Crime fiction is a staple of L.A. literature, which is full of crooks and hustlers, fast-talking wise guys who are tough to seduce and even tougher to deceive. Petty is persistent and reasonably smart, but he’s an entirely different kind of creature, fumbling and ordinary, and this makes him refreshingly realistic even as the plot zooms forward with big twists and the customary thriller propulsion ... Tinafey is a kind, engaging character, a decisive departure from the trope of the sexual and therefore evil femme fatale, and their romance gives this hard-boiled novel a measure of earnest sweetness ... He also reconnects with Sam, with Tinafey’s urging and support, and his precarious relationship with his daughter drives both the plot and the emotional journey of the novel. None of this hokey because Lange is an expert writer, his prose exact, his narrative tightly controlled. Even his occasional excesses — there’s some heavy coincidence with Sam’s story line — are well-managed and easily justified. Petty may be a world-weary 40-year-old con man, but his character brings a fresh point of view to the world of noir L.A. Whatever he’s selling, it’s worth buying.

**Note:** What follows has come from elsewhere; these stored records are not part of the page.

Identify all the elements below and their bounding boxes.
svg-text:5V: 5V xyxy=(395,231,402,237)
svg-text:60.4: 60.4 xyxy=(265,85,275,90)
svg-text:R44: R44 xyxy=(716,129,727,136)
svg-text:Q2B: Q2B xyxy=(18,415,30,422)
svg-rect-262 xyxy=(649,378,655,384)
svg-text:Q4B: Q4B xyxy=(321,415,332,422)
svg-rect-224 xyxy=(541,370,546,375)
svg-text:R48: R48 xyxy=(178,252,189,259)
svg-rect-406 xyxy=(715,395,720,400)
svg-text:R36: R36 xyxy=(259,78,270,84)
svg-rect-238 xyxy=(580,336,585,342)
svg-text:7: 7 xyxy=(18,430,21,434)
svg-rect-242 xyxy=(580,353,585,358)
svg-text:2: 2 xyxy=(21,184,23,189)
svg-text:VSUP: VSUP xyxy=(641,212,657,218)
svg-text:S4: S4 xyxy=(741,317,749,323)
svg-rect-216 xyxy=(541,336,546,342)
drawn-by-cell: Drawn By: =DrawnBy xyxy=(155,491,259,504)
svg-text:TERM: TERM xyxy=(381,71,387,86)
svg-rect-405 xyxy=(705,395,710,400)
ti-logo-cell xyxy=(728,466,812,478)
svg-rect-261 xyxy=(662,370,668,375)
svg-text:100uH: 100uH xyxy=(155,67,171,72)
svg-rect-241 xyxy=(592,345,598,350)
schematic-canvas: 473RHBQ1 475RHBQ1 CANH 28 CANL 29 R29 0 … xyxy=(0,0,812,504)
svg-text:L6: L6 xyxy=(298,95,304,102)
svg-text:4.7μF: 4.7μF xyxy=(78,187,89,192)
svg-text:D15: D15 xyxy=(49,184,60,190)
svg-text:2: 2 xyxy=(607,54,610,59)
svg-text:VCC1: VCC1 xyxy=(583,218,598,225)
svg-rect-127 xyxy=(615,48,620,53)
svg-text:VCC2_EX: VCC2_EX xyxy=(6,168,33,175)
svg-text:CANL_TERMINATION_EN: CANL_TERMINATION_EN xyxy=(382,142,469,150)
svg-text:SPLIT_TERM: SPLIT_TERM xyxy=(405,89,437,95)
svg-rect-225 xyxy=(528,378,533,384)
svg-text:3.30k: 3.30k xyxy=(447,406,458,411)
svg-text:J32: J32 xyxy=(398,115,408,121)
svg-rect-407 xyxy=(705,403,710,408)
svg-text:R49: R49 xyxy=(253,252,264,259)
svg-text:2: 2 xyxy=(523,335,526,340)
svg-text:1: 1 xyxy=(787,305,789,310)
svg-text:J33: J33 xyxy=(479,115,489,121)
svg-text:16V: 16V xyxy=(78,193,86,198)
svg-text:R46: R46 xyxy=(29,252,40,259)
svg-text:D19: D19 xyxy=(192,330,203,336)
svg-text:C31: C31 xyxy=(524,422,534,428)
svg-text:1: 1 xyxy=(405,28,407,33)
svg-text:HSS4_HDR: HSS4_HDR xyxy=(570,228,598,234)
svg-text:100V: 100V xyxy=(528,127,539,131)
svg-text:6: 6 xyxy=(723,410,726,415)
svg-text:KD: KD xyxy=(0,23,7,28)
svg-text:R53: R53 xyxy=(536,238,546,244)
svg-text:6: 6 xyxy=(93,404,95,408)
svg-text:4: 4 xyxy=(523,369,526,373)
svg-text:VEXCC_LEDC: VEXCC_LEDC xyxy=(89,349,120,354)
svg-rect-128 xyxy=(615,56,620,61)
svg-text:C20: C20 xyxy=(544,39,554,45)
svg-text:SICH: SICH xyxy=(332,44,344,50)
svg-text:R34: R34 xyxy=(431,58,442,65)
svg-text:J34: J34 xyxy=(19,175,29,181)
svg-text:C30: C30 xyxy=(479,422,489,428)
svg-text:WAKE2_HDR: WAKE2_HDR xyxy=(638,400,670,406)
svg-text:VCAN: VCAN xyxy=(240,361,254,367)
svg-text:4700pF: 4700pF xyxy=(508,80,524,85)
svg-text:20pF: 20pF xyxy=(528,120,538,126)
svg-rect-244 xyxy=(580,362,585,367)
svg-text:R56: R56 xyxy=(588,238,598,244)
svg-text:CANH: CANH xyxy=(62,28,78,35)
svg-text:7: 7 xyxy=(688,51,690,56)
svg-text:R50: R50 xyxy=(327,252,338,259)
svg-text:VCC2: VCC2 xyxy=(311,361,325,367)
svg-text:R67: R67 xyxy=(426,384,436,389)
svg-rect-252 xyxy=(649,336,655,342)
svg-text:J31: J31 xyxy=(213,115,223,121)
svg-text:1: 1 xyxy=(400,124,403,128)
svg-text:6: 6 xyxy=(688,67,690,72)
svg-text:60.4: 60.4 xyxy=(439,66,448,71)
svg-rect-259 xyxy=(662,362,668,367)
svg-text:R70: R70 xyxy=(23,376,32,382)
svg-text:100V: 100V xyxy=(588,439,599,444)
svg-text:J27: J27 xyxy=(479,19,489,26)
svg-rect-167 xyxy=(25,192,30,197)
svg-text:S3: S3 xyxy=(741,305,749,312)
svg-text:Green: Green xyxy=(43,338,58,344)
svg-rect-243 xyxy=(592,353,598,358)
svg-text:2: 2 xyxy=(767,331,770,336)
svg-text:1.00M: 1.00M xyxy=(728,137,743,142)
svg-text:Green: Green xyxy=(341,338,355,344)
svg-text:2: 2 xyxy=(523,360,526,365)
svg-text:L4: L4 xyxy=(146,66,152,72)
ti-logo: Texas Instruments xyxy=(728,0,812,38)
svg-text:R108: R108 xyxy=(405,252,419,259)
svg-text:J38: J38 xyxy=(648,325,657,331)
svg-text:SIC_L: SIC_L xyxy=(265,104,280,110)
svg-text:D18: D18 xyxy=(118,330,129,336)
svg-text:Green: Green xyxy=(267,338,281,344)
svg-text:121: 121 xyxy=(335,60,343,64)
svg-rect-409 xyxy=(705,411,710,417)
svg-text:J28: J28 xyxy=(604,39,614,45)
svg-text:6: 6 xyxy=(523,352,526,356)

Even inanimate objects come to life in Lange’s world ... The caper plot is tidier (and more violent) than Lange’s usual free-form efforts, with a solid back story about Army buddies conniving to retrieve the cash they made from stolen goods in Afghanistan. The book is most fun, though, when it focuses on Petty’s clever ruses to separate the rubes from their life’s savings ... Lange’s bread and butter are his quick studies of colorful characters, many of whom die here in unpleasant ways. So it’s only fitting when those who are still alive at the end raise their glasses on New Year’s Eve in a toast 'to the lucky and the unlucky, the swindlers and the swindled, the living and the dead.'
With all the dexterity of Thomas Perry, Lange walks the thin line between caper novel and blood-splattered noir, leading up to a rip-roaring finale. This fine piece of tragicomic crime fiction sets up like a stand-alone, but we'd sure like to see more.
The Smack is often riveting, thanks to its surreal action scenes, and gradually the path of Petty’s progress becomes ever twistier and more lethal. 'He felt a little noble,' Mr. Lange writes early on; 'he felt a little doomed.' Time will tell.

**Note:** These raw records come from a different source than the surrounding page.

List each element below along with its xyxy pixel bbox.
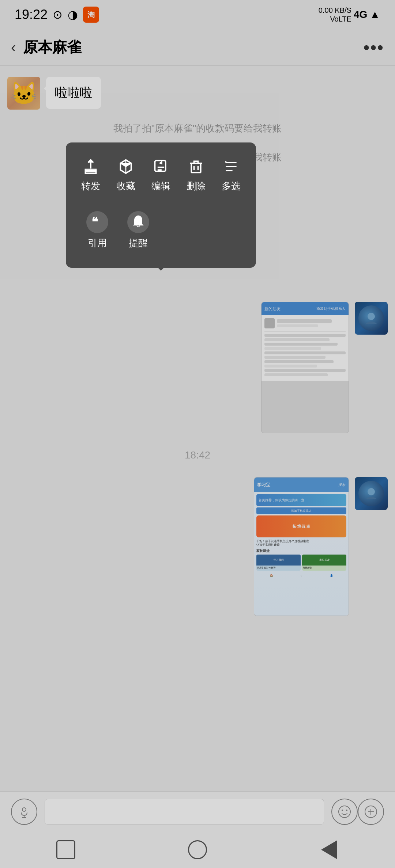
svg-point-6 (368, 488, 375, 495)
menu-remind-label: 提醒 (129, 237, 148, 250)
chat-area: 啦啦啦 我拍了拍"原本麻雀"的收款码要给我转账 我拍了拍"原本麻雀"的收款码要给… (0, 66, 395, 716)
ss-large-header: 学习宝 搜索 (254, 477, 349, 492)
status-left: 19:22 ⊙ ◑ 淘 (15, 7, 99, 23)
signal-bars: ▲ (369, 8, 380, 21)
timestamp-1: 18:42 (7, 442, 388, 468)
multiselect-icon (222, 157, 241, 176)
menu-item-forward[interactable]: 转发 (75, 153, 106, 196)
status-icon-2: ◑ (68, 8, 78, 22)
volte-label: VoLTE (330, 15, 351, 23)
bookmark-icon (116, 157, 135, 176)
menu-row-1: 转发 收藏 (73, 153, 249, 196)
screenshot-image-2[interactable]: 学习宝 搜索 首页推荐，你以为你想的有...查 添加手机联系人 拓·境·沉·迷 (254, 477, 349, 616)
message-row-received: 啦啦啦 (7, 77, 388, 110)
edit-icon (151, 157, 170, 176)
menu-item-collect[interactable]: 收藏 (110, 153, 141, 196)
menu-edit-label: 编辑 (151, 180, 170, 193)
plus-button[interactable] (358, 799, 384, 825)
avatar-blue-inner-1 (358, 305, 384, 331)
context-menu: 转发 收藏 (66, 142, 256, 268)
message-row-screenshot-2: 学习宝 搜索 首页推荐，你以为你想的有...查 添加手机联系人 拓·境·沉·迷 (7, 477, 388, 616)
system-message-1: 我拍了拍"原本麻雀"的收款码要给我转账 (7, 118, 388, 138)
menu-item-edit[interactable]: 编辑 (146, 153, 176, 196)
ss-large-body: 首页推荐，你以为你想的有...查 添加手机联系人 拓·境·沉·迷 干货！孩子沉迷… (254, 492, 349, 616)
nav-circle-icon (188, 840, 207, 859)
menu-item-quote[interactable]: ❝ 引用 (80, 208, 114, 253)
svg-point-7 (22, 808, 26, 811)
menu-delete-label: 删除 (187, 180, 206, 193)
nav-bar (0, 831, 395, 868)
bell-icon (127, 211, 149, 233)
status-bar: 19:22 ⊙ ◑ 淘 0.00 KB/S VoLTE 4G ▲ (0, 0, 395, 29)
share-icon (81, 157, 100, 176)
network-speed: 0.00 KB/S (319, 6, 351, 15)
menu-item-remind[interactable]: 提醒 (121, 208, 155, 253)
menu-item-delete[interactable]: 删除 (181, 153, 211, 196)
bottom-bar (0, 791, 395, 831)
avatar-cat (7, 77, 40, 110)
nav-circle-button[interactable] (183, 839, 212, 861)
emoji-button[interactable] (331, 799, 358, 825)
avatar-blue-inner-2 (358, 481, 384, 506)
signal-4g: 4G (354, 9, 367, 20)
svg-point-10 (346, 810, 347, 811)
status-icon-1: ⊙ (53, 8, 63, 22)
screenshot-image-1[interactable]: 新的朋友 添加到手机联系人 (261, 302, 349, 433)
nav-back-button[interactable] (315, 839, 344, 861)
nav-triangle-icon (321, 840, 337, 859)
svg-text:❝: ❝ (91, 216, 98, 229)
svg-point-9 (342, 810, 343, 811)
avatar-blue-2 (355, 477, 388, 510)
message-input[interactable] (45, 799, 324, 825)
nav-square-button[interactable] (51, 839, 80, 861)
nav-square-icon (56, 840, 75, 859)
status-time: 19:22 (15, 7, 48, 22)
message-row-screenshot-1: 新的朋友 添加到手机联系人 (7, 302, 388, 433)
more-button[interactable]: ••• (364, 37, 384, 57)
menu-item-multiselect[interactable]: 多选 (216, 153, 247, 196)
menu-quote-label: 引用 (88, 237, 107, 250)
svg-rect-3 (191, 163, 201, 173)
svg-point-8 (339, 806, 350, 818)
ss-body-1 (262, 315, 349, 381)
menu-divider (80, 200, 241, 200)
svg-rect-1 (90, 161, 91, 168)
screenshot-container-1[interactable]: 新的朋友 添加到手机联系人 (261, 302, 349, 433)
quote-icon: ❝ (86, 211, 108, 233)
voice-button[interactable] (11, 799, 37, 825)
taobao-icon: 淘 (83, 7, 99, 23)
header: ‹ 原本麻雀 ••• (0, 29, 395, 66)
ss-header-1: 新的朋友 添加到手机联系人 (262, 302, 349, 315)
chat-title: 原本麻雀 (23, 37, 82, 57)
back-button[interactable]: ‹ (11, 39, 16, 56)
message-bubble-received[interactable]: 啦啦啦 (46, 77, 101, 109)
menu-row-2: ❝ 引用 提醒 (73, 208, 249, 253)
bottom-spacer (7, 625, 388, 709)
menu-forward-label: 转发 (81, 180, 100, 193)
message-text: 啦啦啦 (55, 85, 92, 99)
avatar-blue-1 (355, 302, 388, 335)
menu-multiselect-label: 多选 (222, 180, 241, 193)
svg-rect-0 (85, 168, 97, 173)
header-left: ‹ 原本麻雀 (11, 37, 82, 57)
status-right: 0.00 KB/S VoLTE 4G ▲ (319, 6, 380, 23)
menu-collect-label: 收藏 (116, 180, 135, 193)
network-info: 0.00 KB/S VoLTE (319, 6, 351, 23)
delete-icon (187, 157, 206, 176)
svg-point-5 (368, 313, 375, 320)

As he did in the gritty Angel Baby (2013), Lange brings a fresh dimension to noir by making parenthood a central theme. Petty's romance with Tinafey, who becomes his reluctant accomplice, can get a bit squishy. Like his protagonist, Lange 'ha[s] a soft spot for hookers.' But he is such a breezy, stylish writer that even scenes that in other hands would be filler, like those in which Petty indulges Tinafey's shopping and sightseeing desires, have something to reveal. In this breezy page-turner, Lange shows off his uncommon ability to combine toughness and tenderness.
...[a] gritty, poignant crime novel ... Lange is a master at writing about characters on the margins of society and humanizing outcasts and misfits, and he manages to capture the surreal culture of Los Angeles in all its contradictory glory.